To add to above_and_beyond he market's big players are the following (keep in mind there's varying breakdown of services):

-Real Estate/Co-location Providers (Ping/Power/Pipe only, aka physical space and network access): Equinix, DRT, NTT, CyrusOne, Switch/SuperNAP, DuPont Fabros, etc.
-Managed Service Providers (value added services): your standard OEM's like HP, IBM, Verizon/AT&T, etc.

-Geography: Your big US hubs are NoVa (Dulles Technology Corridor), PHX, NJ/NYC (e.g. finance direct market access and low latency needs), ATL, Silicon Valley

-Current Market Trend: Keep in mind you have a large number of Fortune 500 starting to move to public cloud services like Amazon, Salesforce, Microsoft Azure, etc.... so while Data Center demand has no end in sight for physical space/capacity/data, deals client-side will be less as their appetite to own their own real estate/kit/etc. will decrease in lieu of managed arrangements (cloud providers will lease space from these same data center hosting providers, or in many cases build their own).

-Acquisition: From an acquisition perspective, there is a lot going on here. Existing providers are buying others (Google CenturyLink sale, Savvis, CyrusOne/MCE, etc.), and new construction isn't even coming close to keeping up with new order requests by business customers, demand remains high...

    • 1
Aug 10, 2016

I looked into it once, found out pretty quick that you can make money but its a loosing game for those who don't know exactly what the fuck they are doing.

Follow the shit your fellow monkeys say @shitWSOsays

Life is hard, it's even harder when you're stupid - John Wayne

Aug 10, 2016

interesting what Equinix is doing > http://www.datacenterknowledge.com/archives/2016/1...

Aug 10, 2016

bump

What are the typical lease structure? I'm assuming they'd be 10yr+ NNN, but wondering what's industry standard and difference (if any) for say a data center in major metro area compared to one in the middle of a desert.

Jul 23, 2018

bump- anybody here have any insight on typical lease structure?

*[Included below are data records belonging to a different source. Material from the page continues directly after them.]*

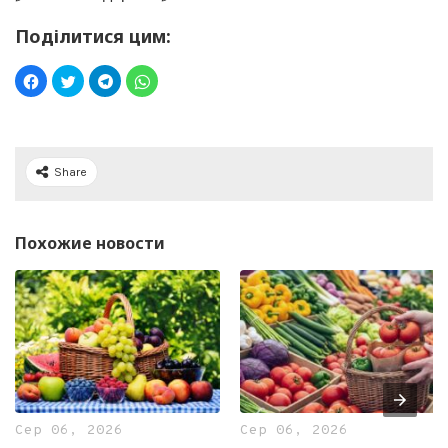
Поділитися цим:
Share
Похожие новости
Сер 06, 2026
Сер 06, 2026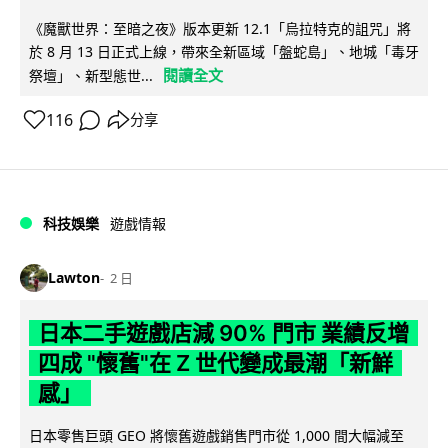
《魔獸世界：至暗之夜》版本更新 12.1「烏拉特克的詛咒」將
於 8 月 13 日正式上線，帶來全新區域「盤蛇島」、地城「毒牙
閱讀全文
祭壇」、新型態世...
116
分享
科技娛樂
遊戲情報
Lawton
2 日
日本二手遊戲店減 90% 門市 業績反增
四成 "懷舊"在 Z 世代變成最潮「新鮮
感」
日本零售巨頭 GEO 將懷舊遊戲銷售門市從 1,000 間大幅減至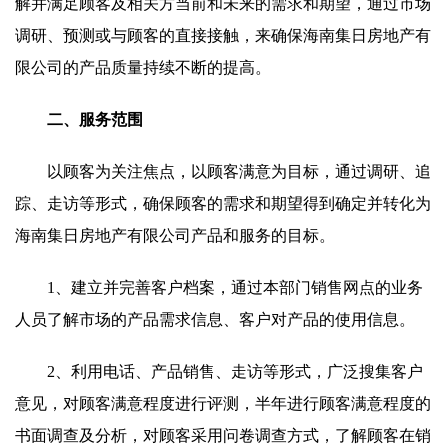
解并满足顾客及相关方当前和未来的需求和期望，通过市场
调研、预测或与顾客的直接接触，来确保海南集日房地产有
限公司的产品质量持续不断的提高。
二、服务范围
以顾客为关注焦点，以顾客满意为目标，通过调研、追
踪、走访等形式，确保顾客的需求和期望得到确定并转化为
海南集日房地产有限公司产品和服务的目标。
1、建立并完善客户档案，通过本部门销售网点的业务
人员了解市场的产品需求信息、客户对产品的使用信息。
2、利用电话、产品销售、走访等形式，广泛搜集客户
意见，对顾客满意程度进行评测，半年进行顾客满意程度的
书面调查及分析，对顾客采用问卷调查方式，了解顾客在销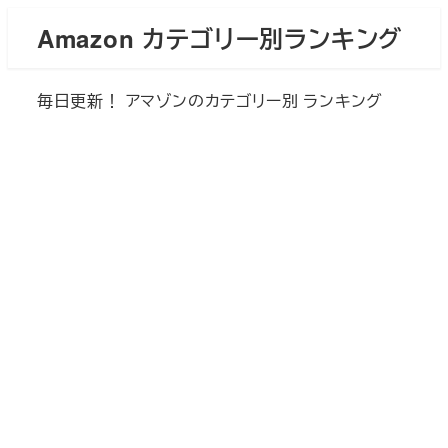
メ
Amazon カテゴリー別ランキング
イ
ン
毎日更新！ アマゾンのカテゴリー別 ランキング
コ
ン
テ
ン
ツ
へ
移
動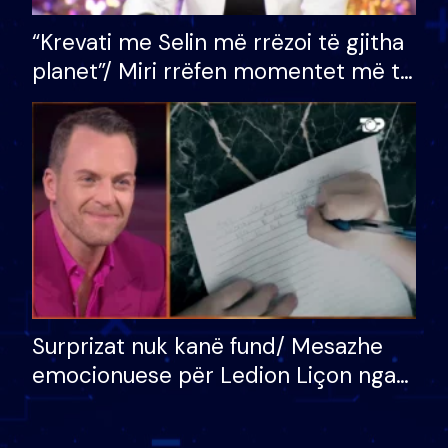
“Krevati me Selin më rrëzoi të gjitha
planet”/ Miri rrëfen momentet më të
bukura në shtëpinë e BB VIP: Do më
mungojë zilja e mëngjesit kur…
Surprizat nuk kanë fund/ Mesazhe
emocionuese për Ledion Liçon nga
nëna dhe fëmijët e tij, moderatori
nuk i mban dot lotët: Nuk meritoj…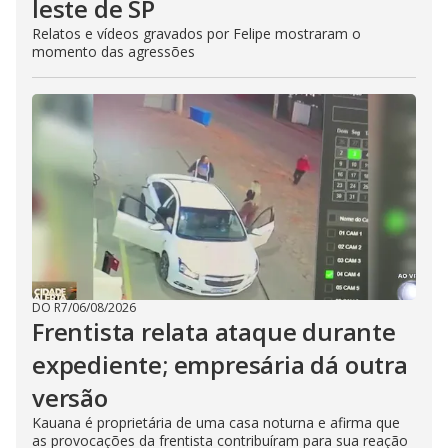
leste de SP
Relatos e vídeos gravados por Felipe mostraram o
momento das agressões
DO R7
/
06/08/2026
Frentista relata ataque durante
expediente; empresária dá outra
versão
Kauana é proprietária de uma casa noturna e afirma que
as provocações da frentista contribuíram para sua reação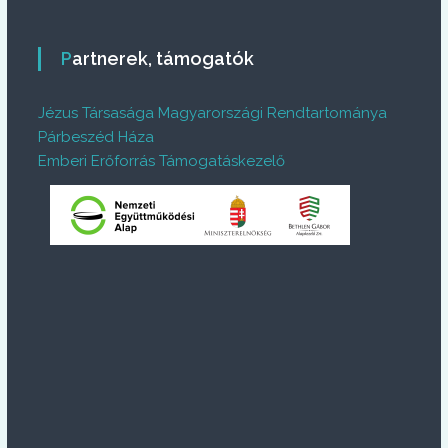
Partnerek, támogatók
Jézus Társasága Magyarországi Rendtartománya
Párbeszéd Háza
Emberi Erőforrás Támogatáskezelő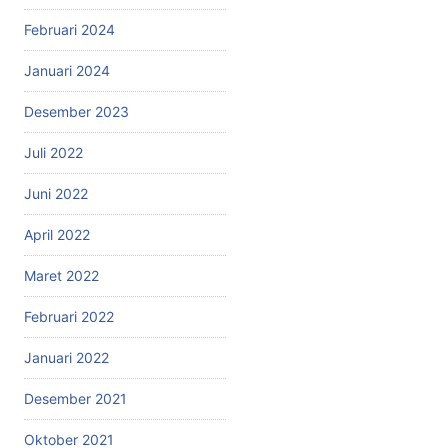
Februari 2024
Januari 2024
Desember 2023
Juli 2022
Juni 2022
April 2022
Maret 2022
Februari 2022
Januari 2022
Desember 2021
Oktober 2021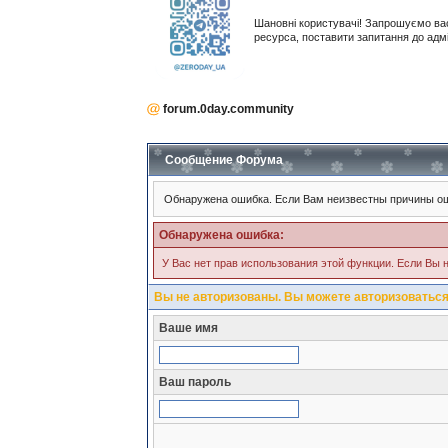
Шановні користувачі! Запрошуємо ва
ресурса, поставити запитання до адм
forum.0day.community
Сообщение Форума
Обнаружена ошибка. Если Вам неизвестны причины ош
Обнаружена ошибка:
У Вас нет прав использования этой функции. Если Вы н
Вы не авторизованы. Вы можете авторизоваться
Ваше имя
Ваш пароль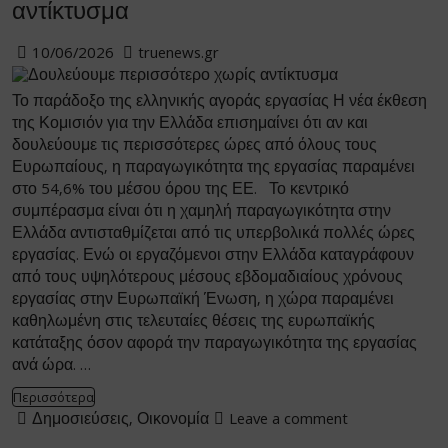
αντίκτυσμα
10/06/2026
truenews.gr
Το παράδοξο της ελληνικής αγοράς εργασίας Η νέα έκθεση
της Κομισιόν για την Ελλάδα επισημαίνει ότι αν και
δουλεύουμε τις περισσότερες ώρες από όλους τους
Ευρωπαίους, η παραγωγικότητα της εργασίας παραμένει
στο 54,6% του μέσου όρου της ΕΕ. Το κεντρικό
συμπέρασμα είναι ότι η χαμηλή παραγωγικότητα στην
Ελλάδα αντισταθμίζεται από τις υπερβολικά πολλές ώρες
εργασίας. Ενώ οι εργαζόμενοι στην Ελλάδα καταγράφουν
από τους υψηλότερους μέσους εβδομαδιαίους χρόνους
εργασίας στην Ευρωπαϊκή Ένωση, η χώρα παραμένει
καθηλωμένη στις τελευταίες θέσεις της ευρωπαϊκής
κατάταξης όσον αφορά την παραγωγικότητα της εργασίας
ανά ώρα. …
Περισσότερα
Δημοσιεύσεις
,
Οικονομία
Leave a comment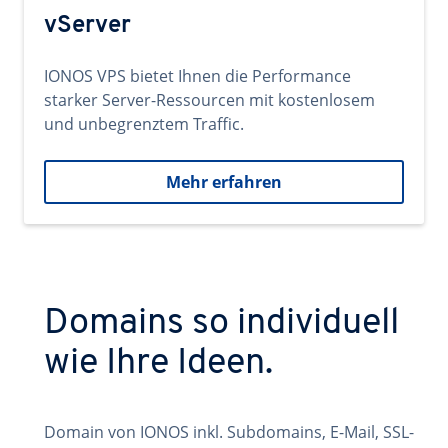
vServer
IONOS VPS bietet Ihnen die Performance
starker Server-Ressourcen mit kostenlosem
und unbegrenztem Traffic.
Mehr erfahren
Domains so individuell
wie Ihre Ideen.
Domain von IONOS inkl. Subdomains, E-Mail, SSL-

Im guessing for retail colocation- modified gross and for wholesale- typically NNN but tenant pays for electricity? Would really appreciate any help here, thank you!

Jun 13, 2018

Big bump - any input from someone who has completed recent acquisitions will greatly be appreciated.

Jun 20, 2018

Same, the more info I could gather on how to evaluate how these things are underwritten, who is in the market to purchase, who finances them, would be greatly appreciated!

Jun 23, 2018

I am in data center asset management. Happy to answer a couple questions.

Jun 20, 2018

I have some good primers I can share if someone can tell me how to upload files.

Array

Jun 23, 2018

Hi! I would love to read your primers. Would you want me to pm you my email? I really appreciate any help! Thank you so much!

Mar 26, 2020

Would also love to take a look at those primers as well. PM'd you.

Jun 20, 2018

read my post from like 2 years ago above.